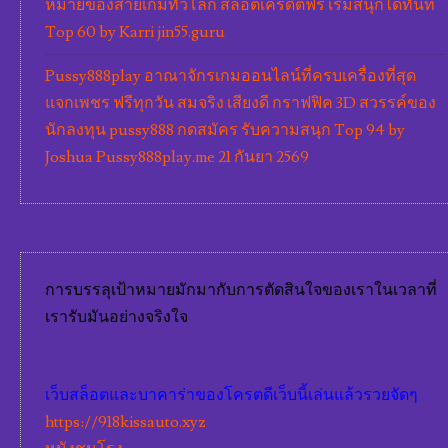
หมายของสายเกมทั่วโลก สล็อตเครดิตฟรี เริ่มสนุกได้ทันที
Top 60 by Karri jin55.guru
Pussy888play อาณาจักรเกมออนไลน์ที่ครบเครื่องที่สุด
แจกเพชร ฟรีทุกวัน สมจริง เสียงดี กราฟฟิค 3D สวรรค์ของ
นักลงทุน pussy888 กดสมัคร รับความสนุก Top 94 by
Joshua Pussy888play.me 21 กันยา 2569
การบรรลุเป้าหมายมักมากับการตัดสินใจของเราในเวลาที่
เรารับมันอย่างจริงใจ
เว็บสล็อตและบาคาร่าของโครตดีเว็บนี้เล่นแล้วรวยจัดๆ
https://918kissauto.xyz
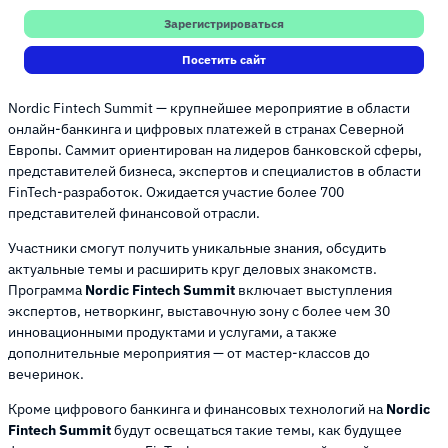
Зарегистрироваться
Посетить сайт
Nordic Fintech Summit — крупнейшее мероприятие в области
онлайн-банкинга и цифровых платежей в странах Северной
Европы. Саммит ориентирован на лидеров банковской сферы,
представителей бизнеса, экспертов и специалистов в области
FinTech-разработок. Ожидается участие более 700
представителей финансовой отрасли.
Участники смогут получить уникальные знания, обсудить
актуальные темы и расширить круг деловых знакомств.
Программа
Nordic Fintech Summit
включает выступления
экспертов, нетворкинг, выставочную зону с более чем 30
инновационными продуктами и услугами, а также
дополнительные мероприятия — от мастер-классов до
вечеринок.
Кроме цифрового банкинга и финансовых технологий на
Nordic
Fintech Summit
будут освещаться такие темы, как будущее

━━━━━━━━━━━━━━━━━━━━

**PROBLEM TO WORK ON:**
Give back, unchanged, every line from the one with "Кроме цифрового банкинга" to the end of the entries above.

**EXERCISE OUTPUT:**
Кроме цифрового банкинга и финансовых технологий на
Nordic
Fintech Summit
будут освещаться такие темы, как будущее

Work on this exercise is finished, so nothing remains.